This week marked a significant event in United States history as our nation celebrated the 150th anniversary of the Gettysburg Address, often lauded as one of the greatest speeches ever given. Here in Illinois, the "Land of Lincoln," numerous events were held to commemorate the great oration of one of the state's "favorite sons."
One of the ironies of the lasting resonance of Lincoln's speech is that Lincoln himself failed to foresee its importance. It was the dedication of a graveyard- one of many such dedications Lincoln had participated in during his political career- and Lincoln's speech wasn't even the keynote of the day. That honor was reserved for former Massachusetts governor and former U.S. Secretary of State Edward Everett, who delivered over 13,000 words in a two-hour period. Lincoln, by contrast, spoke only for a few minutes, and only about ten sentences. (There are a number of variant accounts of the text of the speech, and it's not entirely clear which version Lincoln used that day) Lincoln personally thought that "the world will little note, nor long remember, what we say here…"
In a similar vein, the world may not take note of what I write in this blog. They may pay scant attention to any of the things that my colleagues around the world have written or preached this Shabbat. But we should not let the potentially limited reach of our words lull us into complacency. We should not allow it to dissuade us from trying to make a difference in this world.
This week's Torah portion, VaYeshev, introduces us to Joseph, famous for being a dreamer in both the literal and figurative sense. His dreams are seen as predictive of God's plan for the world, while nowadays our dreams are generally aspirational in nature. Nonetheless, Joseph guides us, encouraging us to dream big, and not to allow others to stand in the way of our bringing our dreams to fruition.
We mark the legacy of another president of our country this week, John F. Kennedy, whose influence and legacy are often compared to that of Lincoln. Kennedy memorably advised Americans to "ask not what your country can do for you, but rather what you can do for your country."
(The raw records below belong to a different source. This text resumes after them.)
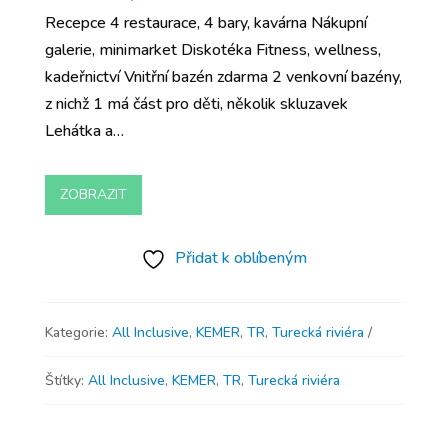
Recepce 4 restaurace, 4 bary, kavárna Nákupní
galerie, minimarket Diskotéka Fitness, wellness,
kadeřnictví Vnitřní bazén zdarma 2 venkovní bazény,
z nichž 1 má část pro děti, několik skluzavek
Lehátka a…
ZOBRAZIT
Přidat k oblíbeným
Kategorie:
All Inclusive
,
KEMER
,
TR
,
Turecká riviéra
Štítky:
All Inclusive
,
KEMER
,
TR
,
Turecká riviéra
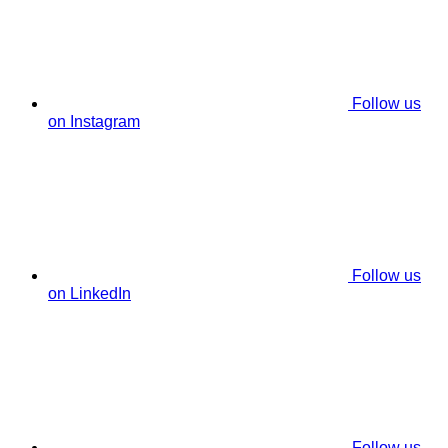
Follow us
on Instagram
Follow us
on LinkedIn
Follow us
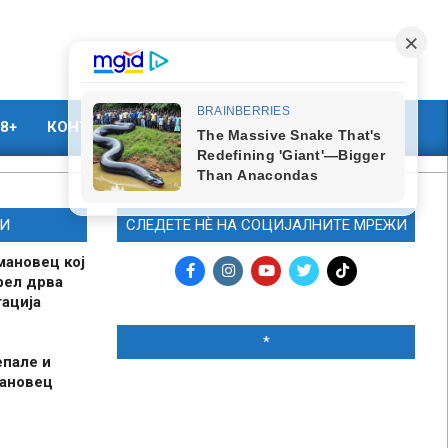
8+
КОНТАКТ
МАРКЕТИНГ
И
СЛЕДЕТЕ НЀ НА СОЦИЈАЛНИТЕ МРЕЖИ
мановец кој
рел дрва
ација
*
епале и
мановец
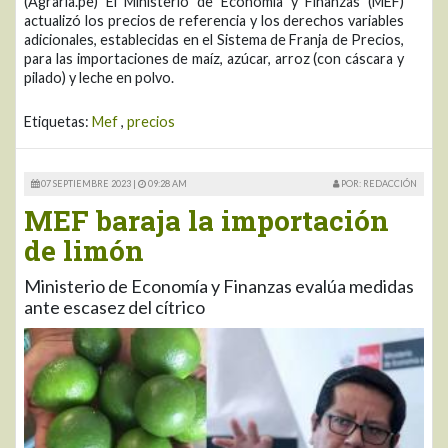
(Agraria.pe) El Ministerio de Economía y Finanzas (MEF)
actualizó los precios de referencia y los derechos variables
adicionales, establecidas en el Sistema de Franja de Precios,
para las importaciones de maíz, azúcar, arroz (con cáscara y
pilado) y leche en polvo.
Etiquetas:
Mef
,
precios
07 SEPTIEMBRE 2023 |
09:28 AM
POR: REDACCIÓN
MEF baraja la importación
de limón
Ministerio de Economía y Finanzas evalúa medidas
ante escasez del cítrico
I believe that this idea can and should be adapted for 21st century Judaism. We should not merely ask what Judaism can do for us, but also what we can do to spread the truth and beauty of Judaism to others; we should ask how our Judaism can guide us to make a difference in this world.
We stand in the shadow of Joseph, of Kennedy, and of Lincoln. It is up to us to inherit and build upon their legacies.
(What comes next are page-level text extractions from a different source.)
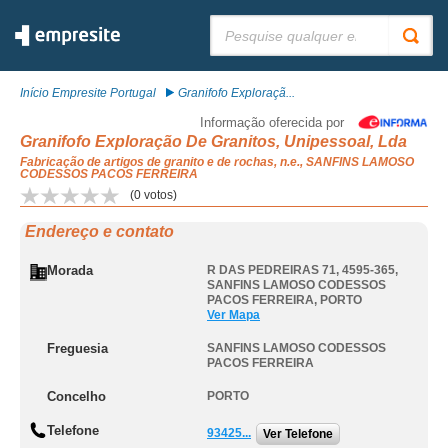
Pesquisar:
Início Empresite Portugal
Granifofo Exploraçã...
Informação oferecida por
Granifofo Exploração De Granitos, Unipessoal, Lda
Fabricação de artigos de granito e de rochas, n.e., SANFINS LAMOSO
CODESSOS PACOS FERREIRA
(
0
votos)
Endereço e contato
Morada
R DAS PEDREIRAS 71, 4595-365
,
SANFINS LAMOSO CODESSOS
PACOS FERREIRA
,
PORTO
Ver Mapa
Freguesia
SANFINS LAMOSO CODESSOS
PACOS FERREIRA
Concelho
PORTO
Telefone
93425...
Ver Telefone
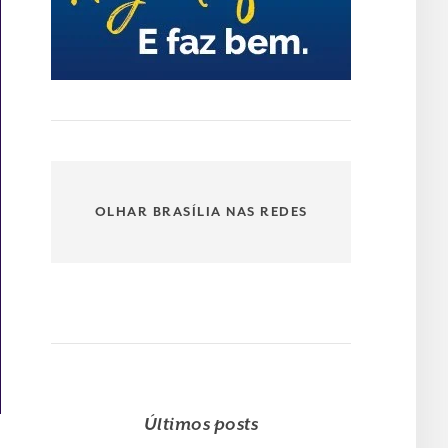
OLHAR BRASÍLIA NAS REDES
Últimos posts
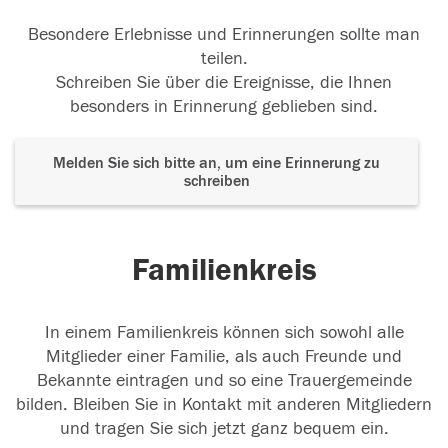
Besondere Erlebnisse und Erinnerungen sollte man
teilen.
Schreiben Sie über die Ereignisse, die Ihnen
besonders in Erinnerung geblieben sind.
Melden Sie sich bitte an, um eine Erinnerung zu
schreiben
Familienkreis
In einem Familienkreis können sich sowohl alle
Mitglieder einer Familie, als auch Freunde und
Bekannte eintragen und so eine Trauergemeinde
bilden. Bleiben Sie in Kontakt mit anderen Mitgliedern
und tragen Sie sich jetzt ganz bequem ein.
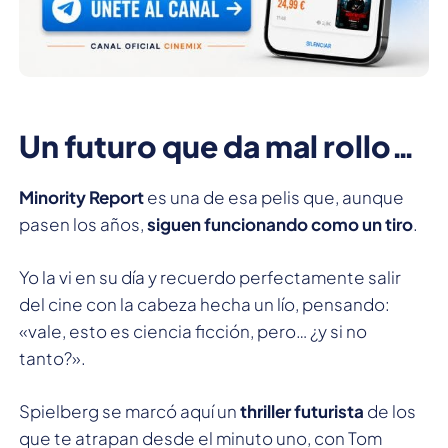
Un futuro que da mal rollo…
Minority Report
es una de esa pelis que, aunque
pasen los años,
siguen funcionando como un tiro
.
Yo la vi en su día y recuerdo perfectamente salir
del cine con la cabeza hecha un lío, pensando:
«vale, esto es ciencia ficción, pero… ¿y si no
tanto?».
Spielberg se marcó aquí un
thriller futurista
de los
que te atrapan desde el minuto uno, con Tom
To borrow again from Lincoln: "It is for us…to be dedicated to the unfinished work which they…have thus far so nobly advanced." Lincoln was speaking of honoring the memories of the Civil War soldiers buried at Gettysburg, but we may apply his words to the challenge that we have embraced as our own: to work to make a difference, to bring healing and peace and prosperity to every individual, to bequeath to future generations a world in which all can live in harmony and none need be afraid.
Ken y'hi ratzon- may it be God's will that this occur- v'ken y'hi r'tzoneinu- and may it be our will to bring it to fruition.